Collect & deliver data with Vector by Datadog & CockroachDB

Collect & deliver data with Vector by Datadog & CockroachDB

In my technical journey, I struggled to find a simple tool that gave me the flexibility to collect and deliver data to other monitoring tools. Until, one day, I found it.

The year was 2007, during a rainy season in Florida. Heavy rain pound on the roof. Earth shattering thunder clapped me out of a light sleep. I was tired and frustrated. For days I had been struggling to create the logic with Bash scripts and CSV files for what was to become a paging alert system for Solaris (which executes critical C based code for our customers). I had been entrusted to design a script that would mitigate monetary losses for the company, despite my not having any experience designing monitoring and alerting tools (at the time).

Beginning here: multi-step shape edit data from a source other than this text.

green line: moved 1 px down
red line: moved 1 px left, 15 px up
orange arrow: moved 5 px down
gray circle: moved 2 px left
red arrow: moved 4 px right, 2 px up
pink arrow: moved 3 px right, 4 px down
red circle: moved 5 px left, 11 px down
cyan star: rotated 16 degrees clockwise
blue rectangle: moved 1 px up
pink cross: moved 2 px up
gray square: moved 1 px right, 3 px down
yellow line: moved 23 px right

The task of collecting log data keywords, fetching metrics such as CPU, disk size, number of running processes, etc., was quite overwhelming! Also at that point, there were not many robust tool options in the market. The few that existed were unattainable due to many factors including company policies, pricing, multi-alert tools requirements, and complexity.

DevOps, SREs, and DBAs know this pain.

The miracle tool

Fast forward a few years, to my days at Datadog as a Solutions Engineer, where I came across a recently acquired versatile tool called Vector, that some Datadog customers started to adopt. The tool seemed to have all of the characteristics of the miracle tool: open source, flexible, configurable, un-intrusive, and can deliver data just about anywhere.

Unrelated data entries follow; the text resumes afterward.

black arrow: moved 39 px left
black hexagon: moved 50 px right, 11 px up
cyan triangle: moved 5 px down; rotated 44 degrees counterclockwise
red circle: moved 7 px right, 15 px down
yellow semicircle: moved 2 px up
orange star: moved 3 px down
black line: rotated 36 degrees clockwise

During conversations with former colleagues and customers, they stressed the need for a flexible data collector that could deliver filtered, sanitized, and custom data sets to multiple monitoring tools. Now, a few months later at Cockroach Labs, I learned that Datadog can be natively integrated to monitor the self-hosted and dedicated distributed database cluster.

Why choose Vector?

So, why Vector by Datadog and not the Datadog/Splunk/Dynatrace/New Relic/Elastic/other agent? One potential caveat with multi-agent collectors is that each agent is designed to take full control of a log, causing the second agent to fight for resources on the same file if the requirement is to send the log to multiple providers (ex. Splunk, Datadog, and ElasticSearch).

Vector had matured at Datadog, and I saw a good fit between Vector and CockroachDB for a use case that many users have asked for in the past: Delivery of data to multi-points from self-managed systems and control over the data collected.

Vector uses “Sources” to collect data, “Transforms” to cleanse/filter/customize data, and “Sinks” to deliver data.

Collection & delivery process with Vector by Datadog from a CockroachDB node

The steps to achieve a quick installation are not difficult if we’re willing to invest a bit of time on the custom solution. The TOML example provided is for each host but can also be used on Kubernetes deployments.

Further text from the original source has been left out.